The worst these military officers did was to create states and local governments according to their whims and caprices, with deliberate efforts to confer political advantages to their areas of origin. Many states and local governments were created to reward friends, wives and girlfriends. Lagos State and Kano have hit the 40 million population mark with Lagos having a huge edge but while Lagos has 20 local governments, Kano has 44. Old Sokoto state has become three states while big states like Rivers and Cross River have remained one. Mistrust stokes the land when the basis for sharing national benefits include states and local governments.

Every challenge hindering development in our country today has its roots in the lack of «buy in», consequence of inability to gather ethnic and professional leaders to sit and agree on the necessity of Nigeria as presently constituted and the terms for coexistence. Northerners know they have taken an early advantage, unduly secured, hence they are quick to point to the National Assembly to resolve all matters. Even in the vain attempt to paper over deep cracks there is honesty and patriotism in the handling of the related matters. They place the cart before the horse by taking on amendment even when it is clear to every first year graduate that authenticity of the document in question should precede action on it. Was it right for the military to give us a constitution?

Local government autonomy which our parliamentarians have made so much fuss about is just a wicked attempt to divert focus from the real matter of federalism. They want autonomy for local governments without defining which tier of government between state and federal should supervise them. Of course, it cannot be federal. If state is to make laws for their smooth running as currently provided, including joint accounts, then where lies the autonomy thing? If the units were to stand on own, so many power points will create terrible problems too. Local authorities should be units under states and by so doing we avoid big government and expenditures that on recurrent.
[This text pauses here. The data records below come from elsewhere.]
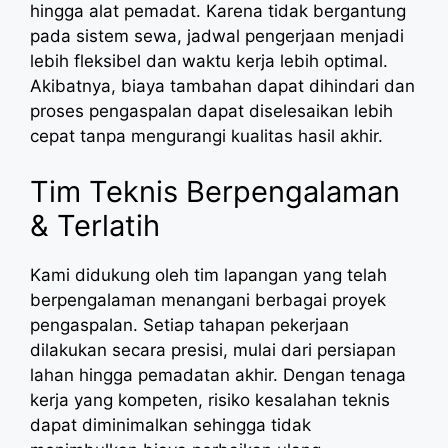
hingga alat pemadat. Karena tidak bergantung
pada sistem sewa, jadwal pengerjaan menjadi
lebih fleksibel dan waktu kerja lebih optimal.
Akibatnya, biaya tambahan dapat dihindari dan
proses pengaspalan dapat diselesaikan lebih
cepat tanpa mengurangi kualitas hasil akhir.
Tim Teknis Berpengalaman
& Terlatih
Kami didukung oleh tim lapangan yang telah
berpengalaman menangani berbagai proyek
pengaspalan. Setiap tahapan pekerjaan
dilakukan secara presisi, mulai dari persiapan
lahan hingga pemadatan akhir. Dengan tenaga
kerja yang kompeten, risiko kesalahan teknis
dapat diminimalkan sehingga tidak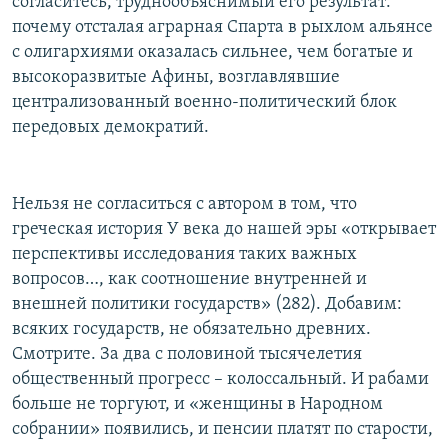
согласитесь, труднообъяснимый его результат:
почему отсталая аграрная Спарта в рыхлом альянсе
с олигархиями оказалась сильнее, чем богатые и
высокоразвитые Афины, возглавлявшие
централизованный военно-политический блок
передовых демократий.
Нельзя не согласиться с автором в том, что
греческая история У века до нашей эры «открывает
перспективы исследования таких важных
вопросов…, как соотношение внутренней и
внешней политики государств» (282). Добавим:
всяких государств, не обязательно древних.
Смотрите. За два с половиной тысячелетия
общественный прогресс – колоссальный. И рабами
больше не торгуют, и «женщины в Народном
собрании» появились, и пенсии платят по старости,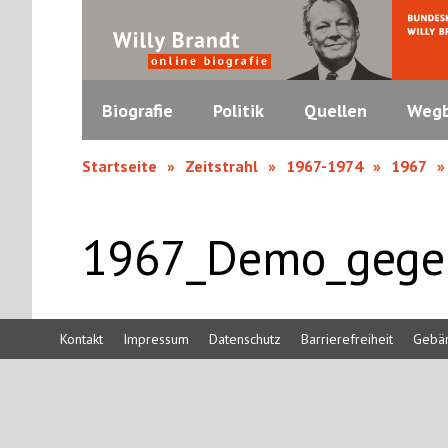
Biografie
Politik
Quellen
Wegb
Startseite
Zeitstrahl
1967-1974
1967
1967_Demo_gege
Kontakt
Impressum
Datenschutz
Barrierefreiheit
Gebä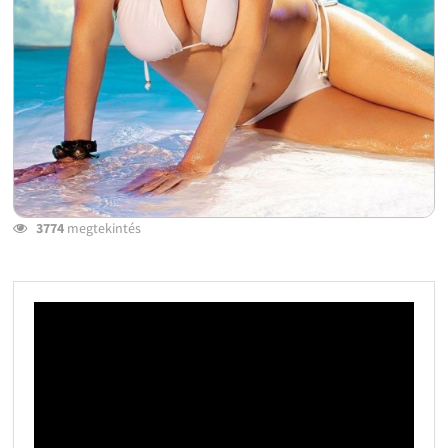
3774
megtekintés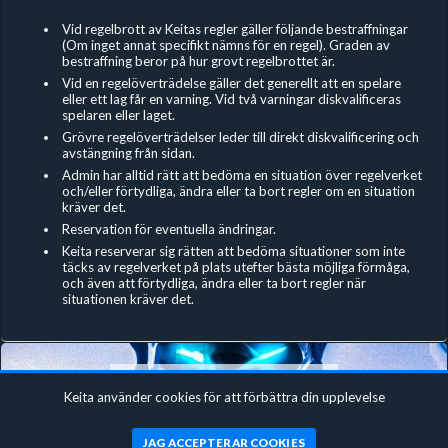
Vid regelbrott av Keitas regler gäller följande bestraffningar
(Om inget annat specifikt nämns för en regel). Graden av
bestraffning beror på hur grovt regelbrottet är.
Vid en regelöverträdelse gäller det generellt att en spelare
eller ett lag får en varning. Vid två varningar diskvalificeras
spelaren eller laget.
Grövre regelöverträdelser leder till direkt diskvalificering och
avstängning från sidan.
Admin har alltid rätt att bedöma en situation över regelverket
och/eller förtydliga, ändra eller ta bort regler om en situation
kräver det.
Reservation för eventuella ändringar.
Keita reserverar sig rätten att bedöma situationer som inte
täcks av regelverket på plats utefter bästa möjliga förmåga,
och även att förtydliga, ändra eller ta bort regler när
situationen kräver det.
Keita använder cookies för att förbättra din upplevelse
Fortnite Zone War Duos #4
JAG ACCEPTERAR COOKIES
     We have not been able to untie our productive capacities because of the unitary system. Unemployment and insecurity are the by products. All over the world only Nigeria with our size has a unitary policing system. Others have democraticised policing. Same for fiscal responsibility and others. It is wrong and even terrible to pick indigeneship and say if one has lived in an area for five years he becomes an indigene. This can only come from people taking undue advantage. Nigeria is not like Europe where majority tribes formed countries. Taking cognizance of indigeneship yet finding vent for citizens rights would have made more sense if intentions were noble. As we can see they have never been and won’t be perhaps for a long time to come. And for as long it takes, the altercations will continue.